⟨

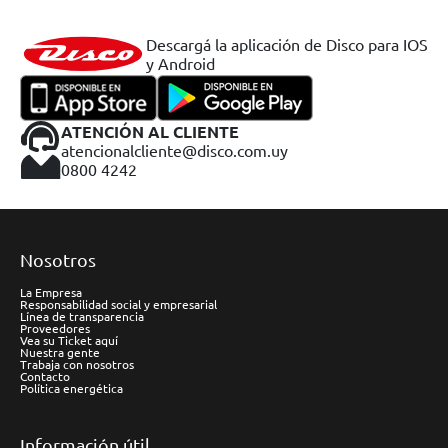
Descargá la aplicación de Disco para IOS
y Android
ATENCIÓN AL CLIENTE
atencionalcliente@disco.com.uy
0800 4242
Nosotros
La Empresa
Responsabilidad social y empresarial
Línea de transparencia
Proveedores
Vea su Ticket aquí
Nuestra gente
Trabaja con nosotros
Contacto
Política energética
Información útil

⟩

◆ TASK TO COMPLETE: Return each entry above unchanged. Leave the pictures out.

◆ TASK RESPONSE:
Descargá la aplicación de Disco para IOS
y Android
ATENCIÓN AL CLIENTE
atencionalcliente@disco.com.uy
0800 4242
Nosotros
La Empresa
Responsabilidad social y empresarial
Línea de transparencia
Proveedores
Vea su Ticket aquí
Nuestra gente
Trabaja con nosotros
Contacto
Política energética
Información útil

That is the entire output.